Actuality Entertainment
Overview
Providing an answer to the recruiting problem for summer sales companies, Firstline Security affiliate Actuality Entertainment formed to create The Prodigy, a reality television show. Firstline Security and other companies were experiencing difficulty in the recruitment process: many firms were offering bonuses up to $20,000 to inexperienced sales representatives. Chief Executive Officer Wright Thurston and Chief Marketing Officer Bryan Ferre developed Actuality Entertainment and The Prodigy in order to increase the number of summer sales candidates as well as the number of summer sales themselves.
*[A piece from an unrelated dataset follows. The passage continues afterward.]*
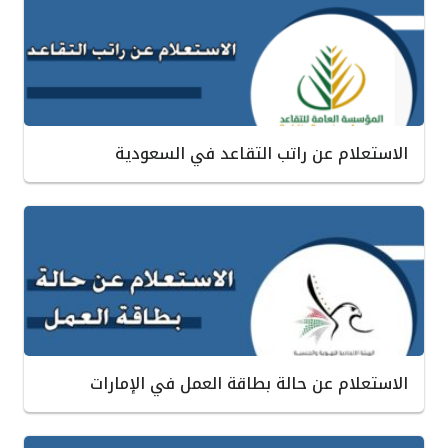
الاستعلام عن راتب التقاعد في السعودية
الاستعلام عن حالة بطاقة العمل في الإمارات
The production team traveled to colleges across the country and interviewed more than 10,000 students.
Ultimately, Actuality Entertainment selected 2000 students to compete in the show’s first challenge. Contestants were trained on how to sell Firstline Security products before being sent out to locations across the country to put their training to practical use. Film graduates of Collins College in Tempe, Arizona, were hired to follow contestants in 57 different cities. The film crews followed students for four months, taping them nonstop. Actuality Entertainment assigned increasingly difficult tasks to competitors and regularly eliminated contestants. The Prodigy ended with an awards ceremony in Hawaii, where the winner earned $300,000 in cash and a brand new car.
Unfortunately, Actuality Entertainment was never able to air The Prodigy. Shortly after the show’s wrap-up, Firstline Security entered into bankruptcy and the 80-plus hours of footage for the reality television show was destroyed during the liquidation of assets. Despite this, The Prodigy’s winner, Jordan Folsom, still received the cash prize and the car.